* **The task**
Copy all the entries word for word, but omit the pictures.
________________________
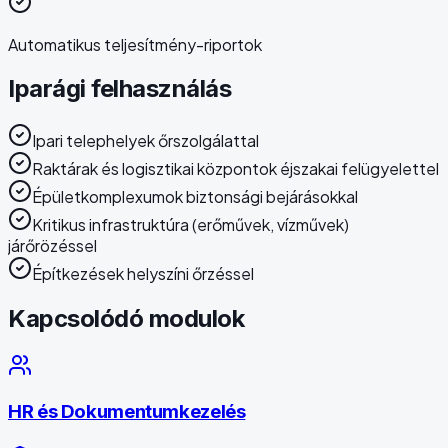
Automatikus teljesítmény-riportok
Iparági felhasználás
Ipari telephelyek őrszolgálattal
Raktárak és logisztikai központok éjszakai felügyelettel
Épületkomplexumok biztonsági bejárásokkal
Kritikus infrastruktúra (erőművek, vízművek)
járőrözéssel
Építkezések helyszíni őrzéssel
Kapcsolódó modulok
HR és Dokumentumkezelés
________________________
* **Answer to this task**
Automatikus teljesítmény-riportok
Iparági felhasználás
Ipari telephelyek őrszolgálattal
Raktárak és logisztikai központok éjszakai felügyelettel
Épületkomplexumok biztonsági bejárásokkal
Kritikus infrastruktúra (erőművek, vízművek)
járőrözéssel
Építkezések helyszíni őrzéssel
Kapcsolódó modulok
HR és Dokumentumkezelés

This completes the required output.